Task objective:
Transcribe all records exactly; omit pictures.

□ □ □

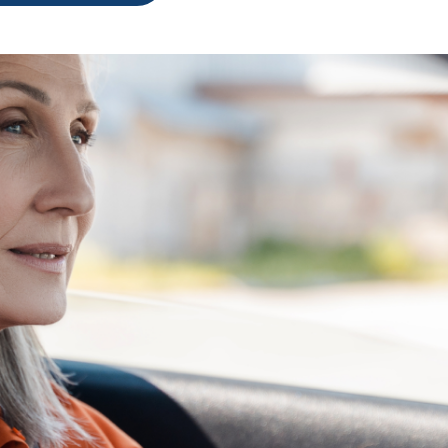
 meses de antigüedad (el domicilio será igual al domicilio del I
rjeta de circulación del año actual a nombre del solicitante y pla
 vehículos:
rjeta de circulación del año actual a nombre del solicitante y pla
io de la localidad autorizada en el Programa.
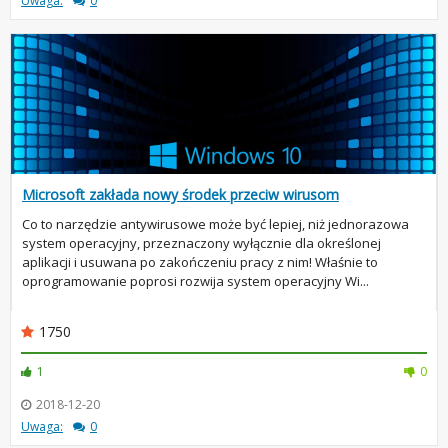
Uwaga:
0
Microsoft zakłada nowy środek przeciw wirusom
Co to narzędzie antywirusowe może być lepiej, niż jednorazowa
system operacyjny, przeznaczony wyłącznie dla określonej
aplikacji i usuwana po zakończeniu pracy z nim! Właśnie to
oprogramowanie poprosi rozwija system operacyjny Wi...
1750
1
0
2018-12-20
Uwaga:
0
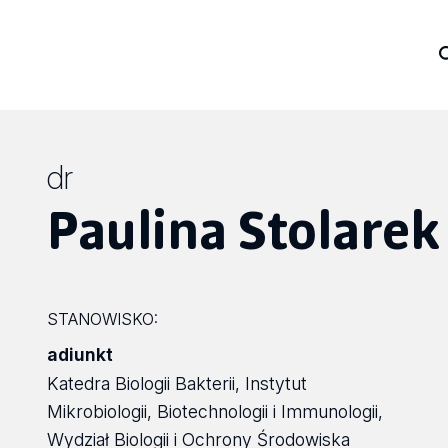
dr
Paulina Stolarek
STANOWISKO:
adiunkt
Katedra Biologii Bakterii, Instytut
Mikrobiologii, Biotechnologii i Immunologii,
Wydział Biologii i Ochrony Środowiska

□ □ □

Exercise solution:
 meses de antigüedad (el domicilio será igual al domicilio del I
rjeta de circulación del año actual a nombre del solicitante y pla
 vehículos:
rjeta de circulación del año actual a nombre del solicitante y pla
io de la localidad autorizada en el Programa.
Uwaga:
0
Microsoft zakłada nowy środek przeciw wirusom
Co to narzędzie antywirusowe może być lepiej, niż jednorazowa
system operacyjny, przeznaczony wyłącznie dla określonej
aplikacji i usuwana po zakończeniu pracy z nim! Właśnie to
oprogramowanie poprosi rozwija system operacyjny Wi...
1750
1
0
2018-12-20
Uwaga:
0
dr
Paulina Stolarek
STANOWISKO:
adiunkt
Katedra Biologii Bakterii, Instytut
Mikrobiologii, Biotechnologii i Immunologii,
Wydział Biologii i Ochrony Środowiska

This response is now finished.